Radio networks are influenced by many factors both internal and external to the telecom network and using isolated monitoring metrics on performance is not usually enough to indicate the true cause for failure, to gain a deeper understanding of causation involves a deeper investigation on other influencing factors, factors that are only known to domain experts.

In a communication network today, detecting anomalies is not sufficient to identify with precision the causation of the problem, without including a domain expert.

In network management today key performance indicators (KPI) are used to identify the existence of problems in a network, these KPIs are usually very high level and have no indication of specificity about the problem when seen. The KPIs may be used for rapidly detecting unacceptable performance in the network, enabling the operator to take immediate actions to preserve the quality of the network, thus monitoring and optimizing the radio network performance. Thus, KPIs are measured to monitor the functional aspects of a network from an elevated point of view. For example, functional aspects may comprise monitoring the traffic flows, rates of failure, user connectivity, while at the same time not expressing individual or low-level details about specific resources, ports, links, etc. in the network.

Use of univariate anomaly detection is one approach to study or investigate what may be the cause of a KPI breach, typically this is performed at a counter level where specific counters are targeted, and the univariate anomaly detection algorithm is customized and tuned per counter. However, to identify what counters should be investigated for specific KPI breaches is a manual activity and to tune the algorithm in this case is also manual that can result in a lot of false positive cases, so the use of required post validation steps is required to reduce these false positives.

SUMMARY

An object of embodiments herein is to provide a mechanism that efficiently and reliably detect anomalies and cause for the anomalies. According to an aspect the object may be achieved by providing a method performed by a network node for anomaly detection in a RAN in a communication network. The network node obtains KPIs for predicting one or more characteristics of the RAN. The network node further classifies multivariate data related to the obtained KPIs in a multiclass classification incorporated into an unsupervised self-learning neural network model; and provides anomaly classification with a root cause of the classified multivariate data from the unsupervised self-learning neural network model.

According to another aspect the object may be achieved by providing a network node for anomaly detection in a RAN in a communication network. The network node is configured to obtain KPIs for predicting one or more characteristics of the RAN. The network node is further configured to classify multivariate data related to the obtained KPIs in a multiclass classification incorporated into an unsupervised self-learning neural network model; and to provide anomaly classification with a root cause of the classified multivariate data from the unsupervised self-learning neural network model.

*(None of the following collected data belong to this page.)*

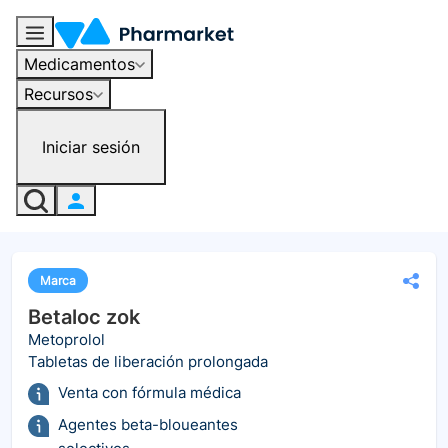
Medicamentos
Recursos
Iniciar sesión
Marca
Betaloc zok
Metoprolol
Tabletas de liberación prolongada
Venta con fórmula médica
Agentes beta-bloueantes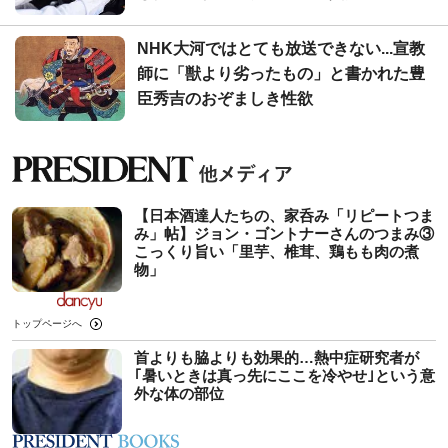
NHK大河ではとても放送できない...宣教
師に「獣より劣ったもの」と書かれた豊
臣秀吉のおぞましき性欲
【日本酒達人たちの、家呑み「リピートつま
み」帖】ジョン・ゴントナーさんのつまみ③
こっくり旨い「里芋、椎茸、鶏もも肉の煮
物」
トップページへ
首よりも脇よりも効果的…熱中症研究者が
｢暑いときは真っ先にここを冷やせ｣という意
外な体の部位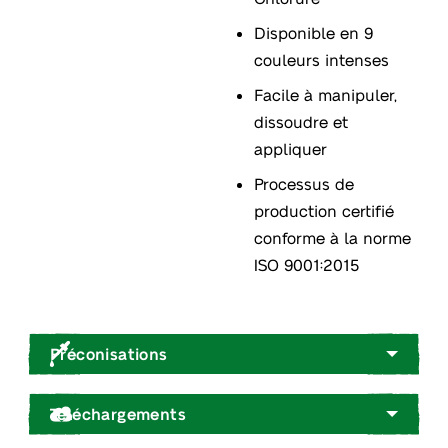
Disponible en 9
couleurs intenses
Facile à manipuler,
dissoudre et
appliquer
Processus de
production certifié
conforme à la norme
ISO 9001:2015
Préconisations
Téléchargements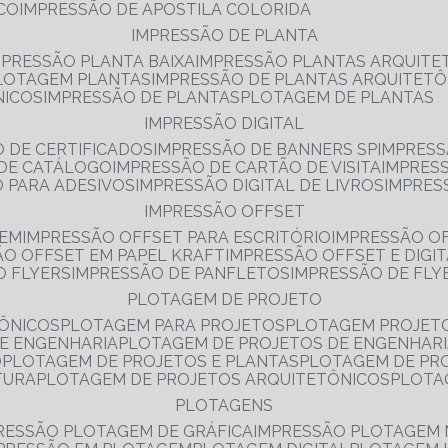
NCO
IMPRESSÃO DE APOSTILA COLORIDA
IMPRESSÃO DE PLANTA
MPRESSÃO PLANTA BAIXA
IMPRESSÃO PLANTAS ARQUITE
PLOTAGEM PLANTAS
IMPRESSÃO DE PLANTAS ARQUITETÔ
NICOS
IMPRESSÃO DE PLANTAS
PLOTAGEM DE PLANTAS
IMPRESSÃO DIGITAL
O DE CERTIFICADOS
IMPRESSÃO DE BANNERS SP
IMPRESS
 DE CATÁLOGO
IMPRESSÃO DE CARTÃO DE VISITA
IMPRES
O PARA ADESIVOS
IMPRESSÃO DIGITAL DE LIVROS
IMPRES
IMPRESSÃO OFFSET
GEM
IMPRESSÃO OFFSET PARA ESCRITÓRIO
IMPRESSÃO O
ÃO OFFSET EM PAPEL KRAFT
IMPRESSÃO OFFSET E DIGI
O FLYERS
IMPRESSÃO DE PANFLETOS
IMPRESSÃO DE FLY
PLOTAGEM DE PROJETO
TÔNICOS
PLOTAGEM PARA PROJETOS
PLOTAGEM PROJET
DE ENGENHARIA
PLOTAGEM DE PROJETOS DE ENGENHAR
O
PLOTAGEM DE PROJETOS E PLANTAS
PLOTAGEM DE PR
TURA
PLOTAGEM DE PROJETOS ARQUITETÔNICOS
PLOT
PLOTAGENS
RESSÃO PLOTAGEM DE GRÁFICA
IMPRESSÃO PLOTAGEM 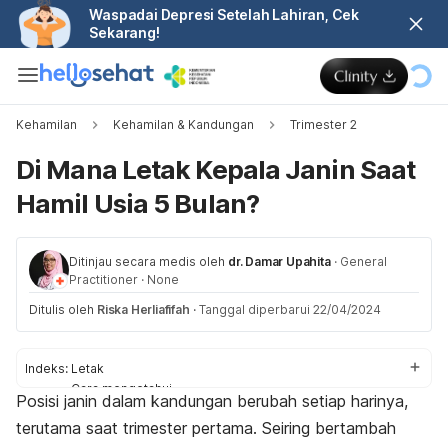
Waspadai Depresi Setelah Lahiran, Cek
Sekarang!
Kehamilan
Kehamilan & Kandungan
Trimester 2
Di Mana Letak Kepala Janin Saat
Hamil Usia 5 Bulan?
Ditinjau secara medis oleh
dr. Damar Upahita
·
General
Practitioner
·
None
Ditulis oleh
Riska Herliafifah
·
Tanggal diperbarui 22/04/2024
Indeks:
Letak
Cara mengetahui
Posisi janin dalam kandungan berubah setiap harinya,
Perkembangan
terutama saat trimester pertama.
Seiring bertambah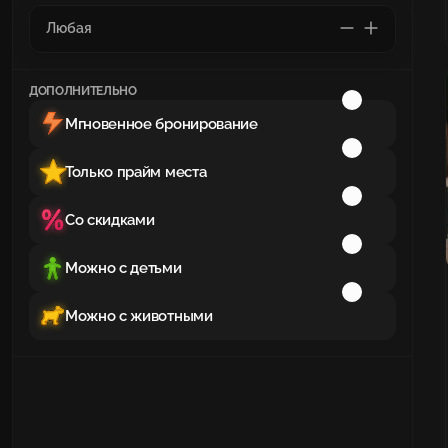
ДОПОЛНИТЕЛЬНО
Мгновенное бронирование
Только прайм места
Со скидками
Можно с детьми
Можно с животными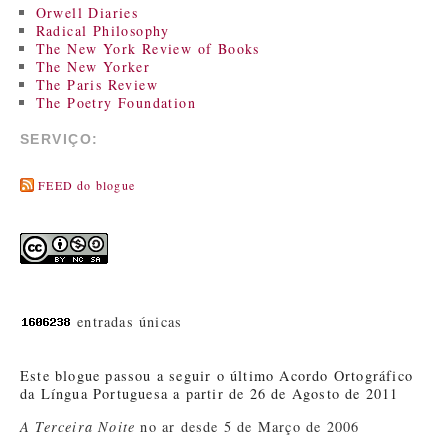
Orwell Diaries
Radical Philosophy
The New York Review of Books
The New Yorker
The Paris Review
The Poetry Foundation
SERVIÇO:
FEED do blogue
entradas únicas
Este blogue passou a seguir o último Acordo Ortográfico
da Língua Portuguesa a partir de 26 de Agosto de 2011
A Terceira Noite
no ar desde 5 de Março de 2006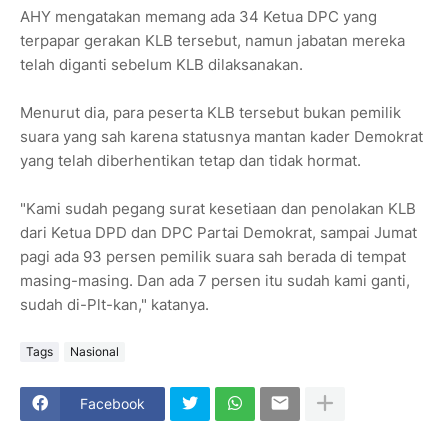
AHY mengatakan memang ada 34 Ketua DPC yang
terpapar gerakan KLB tersebut, namun jabatan mereka
telah diganti sebelum KLB dilaksanakan.
Menurut dia, para peserta KLB tersebut bukan pemilik
suara yang sah karena statusnya mantan kader Demokrat
yang telah diberhentikan tetap dan tidak hormat.
"Kami sudah pegang surat kesetiaan dan penolakan KLB
dari Ketua DPD dan DPC Partai Demokrat, sampai Jumat
pagi ada 93 persen pemilik suara sah berada di tempat
masing-masing. Dan ada 7 persen itu sudah kami ganti,
sudah di-Plt-kan," katanya.
Tags
Nasional
Facebook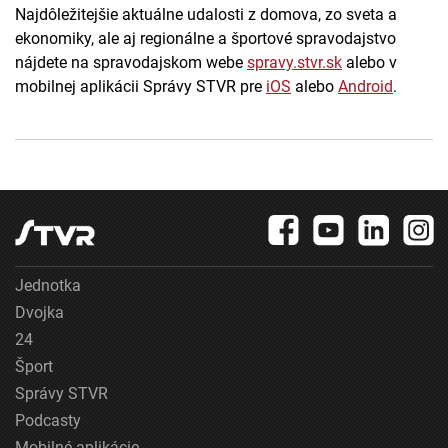
Najdôležitejšie aktuálne udalosti z domova, zo sveta a
ekonomiky, ale aj regionálne a športové spravodajstvo
nájdete na spravodajskom webe
spravy.stvr.sk
alebo v
mobilnej aplikácii Správy STVR pre
iOS
alebo
Android
.
Jednotka
Dvojka
24
Šport
Správy STVR
Podcasty
Mobilné aplikácie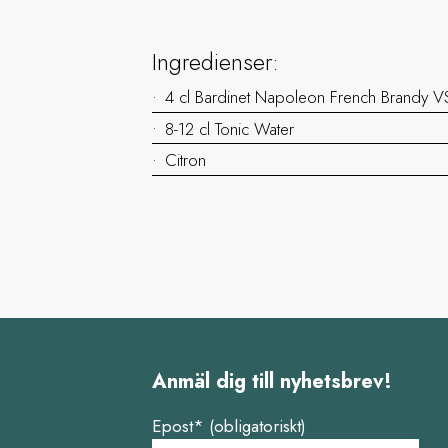
Ingredienser:
4 cl Bardinet Napoleon French Brandy 
8-12 cl Tonic Water
Citron
Anmäl dig till nyhetsbrev!
Epost* (obligatoriskt)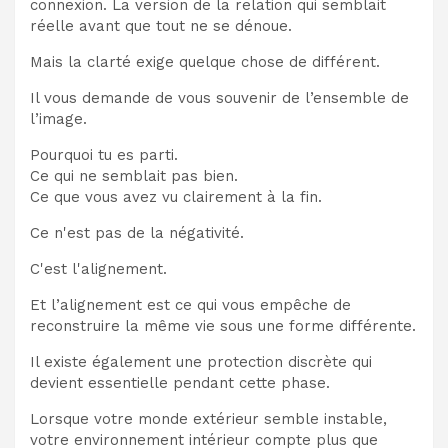
connexion. La version de la relation qui semblait
réelle avant que tout ne se dénoue.
Mais la clarté exige quelque chose de différent.
Il vous demande de vous souvenir de l’ensemble de
l’image.
Pourquoi tu es parti.
Ce qui ne semblait pas bien.
Ce que vous avez vu clairement à la fin.
Ce n'est pas de la négativité.
C'est l'alignement.
Et l’alignement est ce qui vous empêche de
reconstruire la même vie sous une forme différente.
Il existe également une protection discrète qui
devient essentielle pendant cette phase.
Lorsque votre monde extérieur semble instable,
votre environnement intérieur compte plus que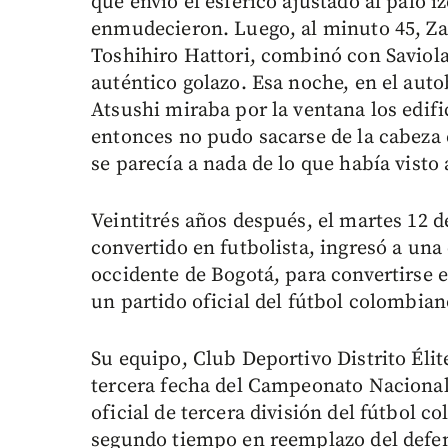
que envió el esférico ajustado al palo 
enmudecieron. Luego, al minuto 45, Zan
Toshihiro Hattori, combinó con Saviola
auténtico golazo. Esa noche, en el aut
Atsushi miraba por la ventana los edif
entonces no pudo sacarse de la cabeza e
se parecía a nada de lo que había visto 
Veintitrés años después, el martes 12 
convertido en futbolista, ingresó a una
occidente de Bogotá, para convertirse 
un partido oficial del fútbol colombian
Su equipo, Club Deportivo Distrito Élit
tercera fecha del Campeonato Nacional 
oficial de tercera división del fútbol 
segundo tiempo en reemplazo del defen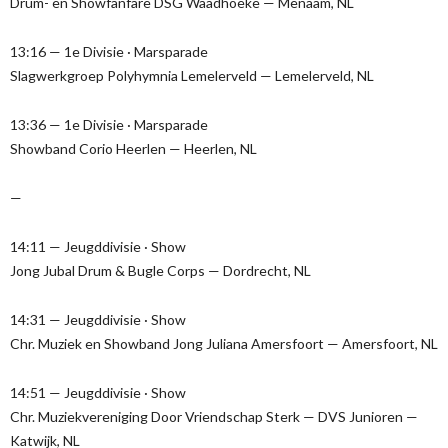
Drum- en Showfanfare DSG Waadhoeke — Menaam, NL
13:16 — 1e Divisie · Marsparade
Slagwerkgroep Polyhymnia Lemelerveld — Lemelerveld, NL
13:36 — 1e Divisie · Marsparade
Showband Corio Heerlen — Heerlen, NL
—
14:11 — Jeugddivisie · Show
Jong Jubal Drum & Bugle Corps — Dordrecht, NL
14:31 — Jeugddivisie · Show
Chr. Muziek en Showband Jong Juliana Amersfoort — Amersfoort, NL
14:51 — Jeugddivisie · Show
Chr. Muziekvereniging Door Vriendschap Sterk — DVS Junioren —
Katwijk, NL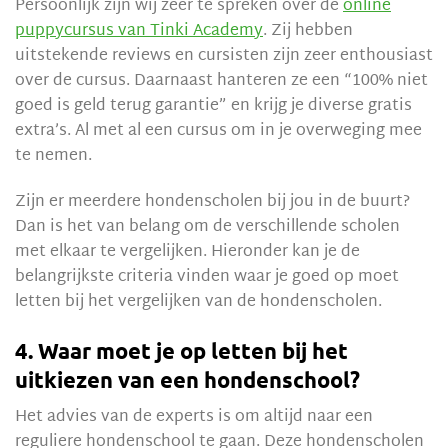
Persoonlijk zijn wij zeer te spreken over de
online
puppycursus van Tinki Academy
. Zij hebben
uitstekende reviews en cursisten zijn zeer enthousiast
over de cursus. Daarnaast hanteren ze een “100% niet
goed is geld terug garantie” en krijg je diverse gratis
extra’s. Al met al een cursus om in je overweging mee
te nemen.
Zijn er meerdere hondenscholen bij jou in de buurt?
Dan is het van belang om de verschillende scholen
met elkaar te vergelijken. Hieronder kan je de
belangrijkste criteria vinden waar je goed op moet
letten bij het vergelijken van de hondenscholen.
4. Waar moet je op letten bij het
uitkiezen van een hondenschool?
Het advies van de experts is om altijd naar een
reguliere hondenschool te gaan. Deze hondenscholen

It is furthermore provided herein a computer program product comprising instructions, which, when executed on at least one processor, cause the at least one processor to carry out the method above, as performed by the network node. It is additionally provided herein a computer-readable storage medium, having stored there on a computer program product comprising instructions which, when executed on at least one processor, cause the at least one processor to carry out the method above, as performed by the network node.

Embodiments herein interpret anomalies detected by neural networks and offer an explainable solution for a user, such as a stakeholder expert, to better understand the reason behind decisions made by the method.

Embodiments herein incorporate a multiclass classifier into an interpretable anomaly detection framework. The proposed method shows how a multiclass classification incorporated into an unsupervised training mechanism improves issue classification with root cause which are only known to domain experts. Hence, improving automated troubleshooting across anomalies in a multidimensional network data using the proposed architecture. BRIEF DESCRIPTION OF THE DRAWINGS

Embodiments will now be described in more detail in relation to the enclosed drawings, in which:

Fig. 1 is a schematic overview depicting a communication network according to embodiments herein;

Fig. 2 is a flowchart depicting a method performed by a network node according to embodiments herein;

Fig. 3 is a MultiClass Classification Architecture according to embodiments herein;

Fig. 4 shows a schematic overview depicting KPI data that are augmented into a graphical image;

Fig. 5 shows a convolutional neural network-based Anomaly Classifier according to embodiments herein;

Fig. 6 is a schematic overview depicting embodiments herein;

Fig. 7 shows embodiments of deployment according to some embodiments herein;

Fig. 8a-8b are block diagrams depicting embodiments of a network node according to embodiments herein;

Fig. 9 schematically illustrates a telecommunication network connected via an intermediate network to a host computer;

Fig. 10 is a generalized block diagram of a host computer communicating via a base station with a user equipment over a partially wireless connection; and

Figs. 11-14 are flowcharts illustrating methods implemented in a communication system including a host computer, a base station and a user equipment.

DETAILED DESCRIPTION

Embodiments herein relate to communication networks in general. Fig. 1 is a schematic overview depicting a communication network 1. The communication network 1 may be any kind of communication network such as a wired communication network or a wireless communication network comprising e.g. a radio access network (RAN) and a core network (CN). The wireless communications network 1 may use one or a number of different technologies, such as Wi-Fi, Long Term Evolution (LTE), LTE-Advanced, Fifth Generation (5G), Wideband Code Division Multiple Access (WCDMA), Global System for Mobile communications/enhanced Data rate for GSM Evolution (GSM/EDGE), Worldwide Interoperability for Microwave Access (WiMax), or Ultra Mobile Broadband (UMB), just to mention a few possible implementations. Embodiments herein relate to recent technology trends that are of particular interest in 5G systems, however, embodiments are also applicable in further development of the existing communication systems such as e.g. a WCDMA and LTE.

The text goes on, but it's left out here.